▸ **Exercise description**
Output the data below exactly, without images.

*** Data shown Section Begins ***

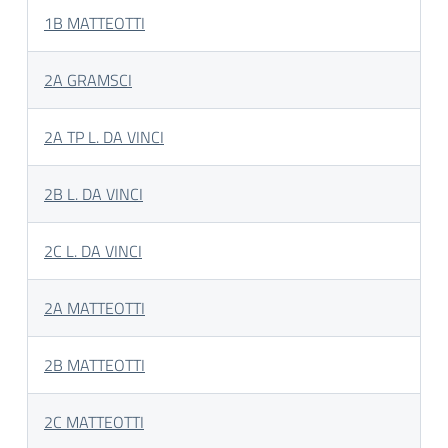
1B MATTEOTTI
2A GRAMSCI
2A TP L. DA VINCI
2B L. DA VINCI
2C L. DA VINCI
2A MATTEOTTI
2B MATTEOTTI
2C MATTEOTTI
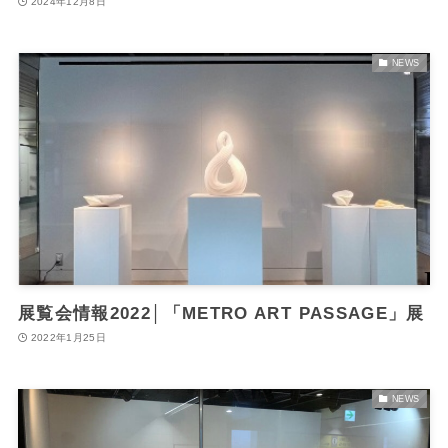
2024年12月8日
NEWS
展覧会情報2022│「METRO ART PASSAGE」展
2022年1月25日
NEWS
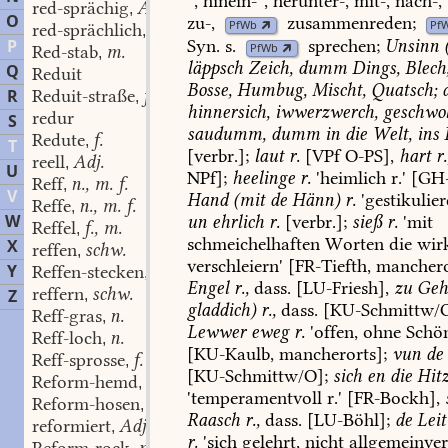
,
hinein-
,
herunter-,
mit-,
nach-,
red-sprächig
Adj.
,
O
zu-,
zusammenreden
;
PfWb
Pf
red-sprächlich
Adj.
,
Syn.
s.
sprechen
;
Unsinn
P
PfWb
Red-stab
m.
,
läppsch
Zeich,
dumm
Dings,
Blech
Q
Reduit
Bosse,
Humbug,
Mischt,
Quatsch;
d
R
Reduit-straße
f.
,
hinnersich,
iwwerzwerch,
geschwol
redur
S
saudumm,
dumm
in
die
Welt,
ins
Redute
f.
,
T
[verbr.];
laut
r.
[VPf
O-PS],
hart
r.
reell
Adj.
,
U
NPf];
heelinge
r.
'heimlich
r.'
[
GH
Reff
n., m. f.
,
V
Hand
(mit
de
Hänn)
r.
'gestikulier
Reffe
n., m. f.
,
W
un
ehrlich
r.
[verbr.];
sieß
r.
'mit
Reffel
f., m.
,
schmeichelhaften
Worten
die
wirk
X
reffen
schw.
,
verschleiern'
[
FR-Tiefth
,
manchero
Y
Reffen-stecken
Pl.
,
Engel
r.,
dass.
[
LU-Friesh
],
zu
Geh
reffern
schw.
Z
,
gladdich)
r.,
dass.
[
KU-Schmittw/
Reff-gras
n.
,
Lewwer
eweg
r.
'offen,
ohne
Schön
Reff-loch
n.
,
[
KU-Kaulb
,
mancherorts];
vun
de
Reff-sprosse
f.
,
[
KU-Schmittw/O
];
sich
en
die
Hit
Reform-hemd
n.
,
'temperamentvoll
r.'
[
FR-Bockh
],
Reform-hosen
Pl.
,
Raasch
r.,
dass.
[
LU-Böhl
];
de
Leit
reformiert
Adj.
,
r.
'sich
gelehrt,
nicht
allgemeinver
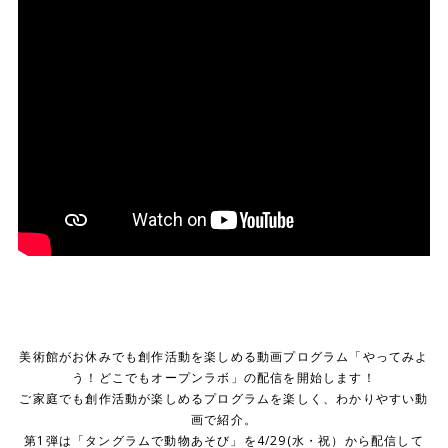
美術館がお休みでも創作活動を楽しめる動画プログラム「やってみよ
う！どこでもオープンラボ」の配信を開始します！
ご家庭でも創作活動が楽しめるプログラムを楽しく、わかりやすい動
画で紹介。
第1弾は「タングラムで動物あそび」を4/29(水・祝）から配信して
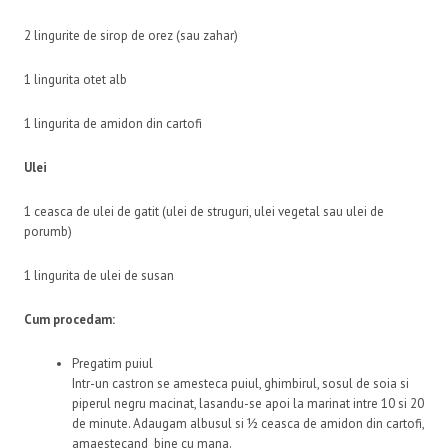
2 lingurite de sirop de orez (sau zahar)
1 lingurita otet alb
1 lingurita de amidon din cartofi
Ulei
1 ceasca de ulei de gatit (ulei de struguri, ulei vegetal sau ulei de
porumb)
1 lingurita de ulei de susan
Cum procedam:
Pregatim puiul
Intr-un castron se amesteca puiul, ghimbirul, sosul de soia si
piperul negru macinat, lasandu-se apoi la marinat intre 10 si 20
de minute. Adaugam albusul si ½ ceasca de amidon din cartofi,
amaestecand bine cu mana.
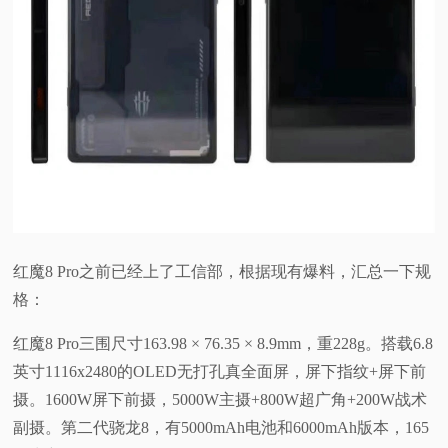
红魔8 Pro之前已经上了工信部，根据现有爆料，汇总一下规
格：
红魔8 Pro三围尺寸163.98 × 76.35 × 8.9mm，重228g。搭载6.8
英寸1116x2480的OLED无打孔真全面屏，屏下指纹+屏下前
摄。1600W屏下前摄，5000W主摄+800W超广角+200W战术
副摄。第二代骁龙8，有5000mAh电池和6000mAh版本，165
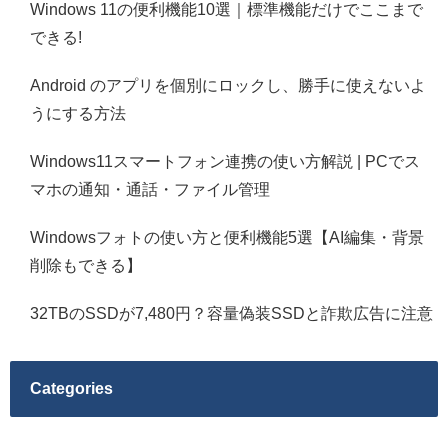
Windows 11の便利機能10選｜標準機能だけでここまで
できる!
Android のアプリを個別にロックし、勝手に使えないよ
うにする方法
Windows11スマートフォン連携の使い方解説 | PCでス
マホの通知・通話・ファイル管理
Windowsフォトの使い方と便利機能5選【AI編集・背景
削除もできる】
32TBのSSDが7,480円？容量偽装SSDと詐欺広告に注意
Categories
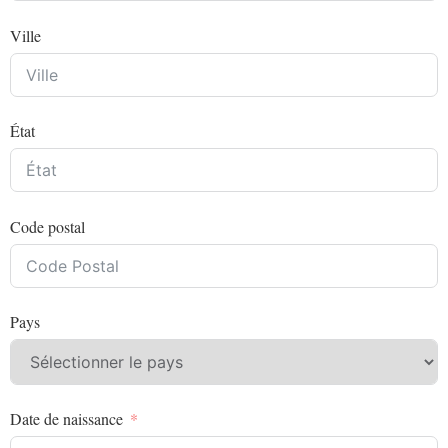
Ville
État
Code postal
Pays
Date de naissance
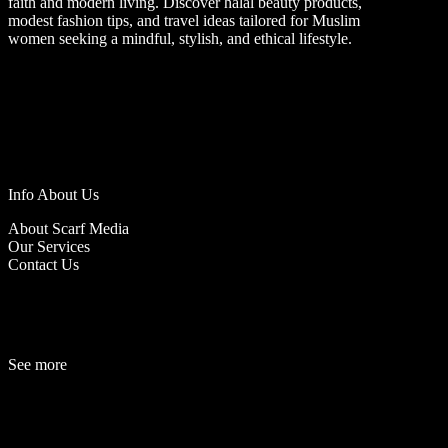
faith and modern living. Discover halal beauty products,
modest fashion tips, and travel ideas tailored for Muslim
women seeking a mindful, stylish, and ethical lifestyle.
Info About Us
About Scarf Media
Our Services
Contact Us
See more
Fashion
Be
a
uty
Lifestyle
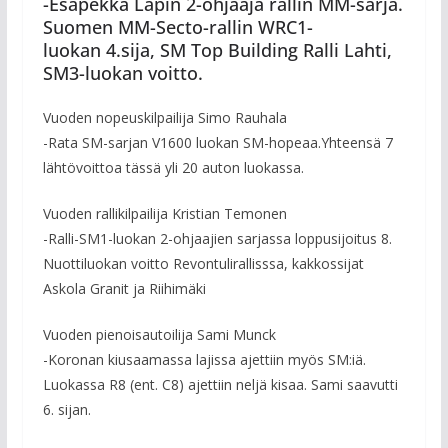
-Esapekka Lapin 2-ohjaaja rallin MM-sarja.
Suomen MM-Secto-rallin WRC1-
luokan 4.sija, SM Top Building Ralli Lahti,
SM3-luokan voitto.
Vuoden nopeuskilpailija Simo Rauhala
-Rata SM-sarjan V1600 luokan SM-hopeaa.Yhteensä 7
lähtövoittoa tässä yli 20 auton luokassa.
Vuoden rallikilpailija Kristian Temonen
-Ralli-SM1-luokan 2-ohjaajien sarjassa loppusijoitus 8.
Nuottiluokan voitto Revontulirallisssa, kakkossijat
Askola Granit ja Riihimäki
Vuoden pienoisautoilija Sami Munck
-Koronan kiusaamassa lajissa ajettiin myös SM:iä.
Luokassa R8 (ent. C8) ajettiin neljä kisaa. Sami saavutti
6. sijan.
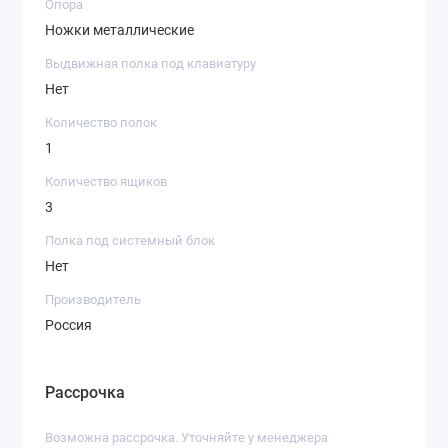
Опора
Ножки металлические
Выдвижная полка под клавиатуру
Нет
Количество полок
1
Количество ящиков
3
Полка под системный блок
Нет
Производитель
Россия
Рассрочка
Возможна рассрочка. Уточняйте у менеджера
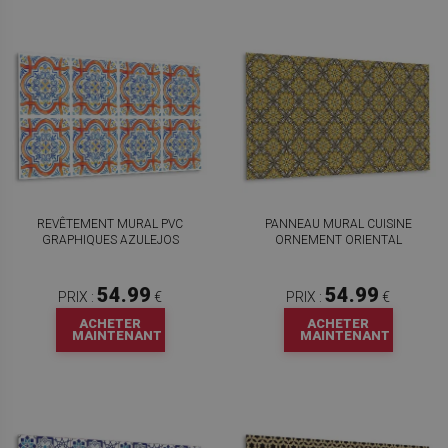
REVÊTEMENT MURAL PVC
PANNEAU MURAL CUISINE
GRAPHIQUES AZULEJOS
ORNEMENT ORIENTAL
54.99
54.99
PRIX :
€
PRIX :
€
ACHETER
ACHETER
MAINTENANT
MAINTENANT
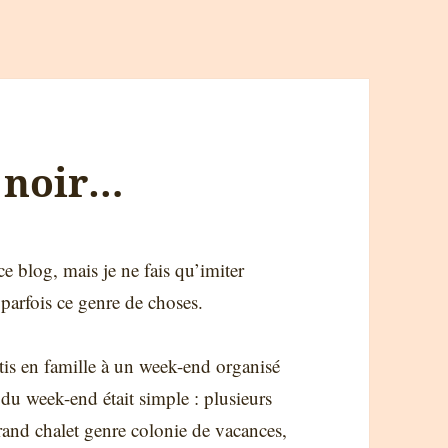
 noir…
ce blog, mais je ne fais qu’imiter
 parfois ce genre de choses.
is en famille à un week-end organisé
 du week-end était simple : plusieurs
and chalet genre colonie de vacances,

*** Data shown Section Ends ***

▸ **Result of the exercise**
1B MATTEOTTI
2A GRAMSCI
2A TP L. DA VINCI
2B L. DA VINCI
2C L. DA VINCI
2A MATTEOTTI
2B MATTEOTTI
2C MATTEOTTI
2024年12月8日
NEWS
展覧会情報2022│「METRO ART PASSAGE」展
2022年1月25日
NEWS
,
hinein-
,
herunter-,
mit-,
nach-,
red-sprächig
Adj.
,
O
zu-,
zusammenreden
;
PfWb
Pf
red-sprächlich
Adj.
,
Syn.
s.
sprechen
;
Unsinn
P
PfWb
Red-stab
m.
,
läppsch
Zeich,
dumm
Dings,
Blech
Q
Reduit
Bosse,
Humbug,
Mischt,
Quatsch;
d
R
Reduit-straße
f.
,
hinnersich,
iwwerzwerch,
geschwol
redur
S
saudumm,
dumm
in
die
Welt,
ins
Redute
f.
,
T
[verbr.];
laut
r.
[VPf
O-PS],
hart
r.
reell
Adj.
,
U
NPf];
heelinge
r.
'heimlich
r.'
[
GH
Reff
n., m. f.
,
V
Hand
(mit
de
Hänn)
r.
'gestikulier
Reffe
n., m. f.
,
W
un
ehrlich
r.
[verbr.];
sieß
r.
'mit
Reffel
f., m.
,
schmeichelhaften
Worten
die
wirk
X
reffen
schw.
,
verschleiern'
[
FR-Tiefth
,
manchero
Y
Reffen-stecken
Pl.
,
Engel
r.,
dass.
[
LU-Friesh
],
zu
Geh
reffern
schw.
Z
,
gladdich)
r.,
dass.
[
KU-Schmittw/
Reff-gras
n.
,
Lewwer
eweg
r.
'offen,
ohne
Schön
Reff-loch
n.
,
[
KU-Kaulb
,
mancherorts];
vun
de
Reff-sprosse
f.
,
[
KU-Schmittw/O
];
sich
en
die
Hit
Reform-hemd
n.
,
'temperamentvoll
r.'
[
FR-Bockh
],
Reform-hosen
Pl.
,
Raasch
r.,
dass.
[
LU-Böhl
];
de
Leit
reformiert
Adj.
,
r.
'sich
gelehrt,
nicht
allgemeinver
美術館がお休みでも創作活動を楽しめる動画プログラム「やってみよ
う！どこでもオープンラボ」の配信を開始します！
ご家庭でも創作活動が楽しめるプログラムを楽しく、わかりやすい動
画で紹介。
第1弾は「タングラムで動物あそび」を4/29(水・祝）から配信して
2 lingurite de sirop de orez (sau zahar)
1 lingurita otet alb
1 lingurita de amidon din cartofi
Ulei
1 ceasca de ulei de gatit (ulei de struguri, ulei vegetal sau ulei de
porumb)
1 lingurita de ulei de susan
Cum procedam:
Pregatim puiul
Intr-un castron se amesteca puiul, ghimbirul, sosul de soia si
piperul negru macinat, lasandu-se apoi la marinat intre 10 si 20
de minute. Adaugam albusul si ½ ceasca de amidon din cartofi,
amaestecand bine cu mana.
红魔8 Pro之前已经上了工信部，根据现有爆料，汇总一下规
格：
红魔8 Pro三围尺寸163.98 × 76.35 × 8.9mm，重228g。搭载6.8
英寸1116x2480的OLED无打孔真全面屏，屏下指纹+屏下前
摄。1600W屏下前摄，5000W主摄+800W超广角+200W战术
副摄。第二代骁龙8，有5000mAh电池和6000mAh版本，165
Windows 11の便利機能10選｜標準機能だけでここまで
できる!
Android のアプリを個別にロックし、勝手に使えないよ
うにする方法
Windows11スマートフォン連携の使い方解説 | PCでス
マホの通知・通話・ファイル管理
Windowsフォトの使い方と便利機能5選【AI編集・背景
削除もできる】
32TBのSSDが7,480円？容量偽装SSDと詐欺広告に注意
Categories
Ville
État
Code postal
Pays
Date de naissance
faith and modern living. Discover halal beauty products,
modest fashion tips, and travel ideas tailored for Muslim
women seeking a mindful, stylish, and ethical lifestyle.
Info About Us
About Scarf Media
Our Services
Contact Us
See more
Fashion
Be
a
uty
Lifestyle
-Esapekka Lapin 2-ohjaaja rallin MM-sarja.
Suomen MM-Secto-rallin WRC1-
luokan 4.sija, SM Top Building Ralli Lahti,
SM3-luokan voitto.
Vuoden nopeuskilpailija Simo Rauhala
-Rata SM-sarjan V1600 luokan SM-hopeaa.Yhteensä 7
lähtövoittoa tässä yli 20 auton luokassa.
Vuoden rallikilpailija Kristian Temonen
-Ralli-SM1-luokan 2-ohjaajien sarjassa loppusijoitus 8.
Nuottiluokan voitto Revontulirallisssa, kakkossijat
Askola Granit ja Riihimäki
Vuoden pienoisautoilija Sami Munck
-Koronan kiusaamassa lajissa ajettiin myös SM:iä.
Luokassa R8 (ent. C8) ajettiin neljä kisaa. Sami saavutti
6. sijan.
Опора
Ножки металлические
Выдвижная полка под клавиатуру
Нет
Количество полок
1
Количество ящиков
3
Полка под системный блок
Нет
Производитель
Россия
Рассрочка
Возможна рассрочка. Уточняйте у менеджера
REVÊTEMENT MURAL PVC
PANNEAU MURAL CUISINE
GRAPHIQUES AZULEJOS
ORNEMENT ORIENTAL
54.99
54.99
PRIX :
€
PRIX :
€
ACHETER
ACHETER
MAINTENANT
MAINTENANT
 noir…
ce blog, mais je ne fais qu’imiter
 parfois ce genre de choses.
is en famille à un week-end organisé
 du week-end était simple : plusieurs
and chalet genre colonie de vacances,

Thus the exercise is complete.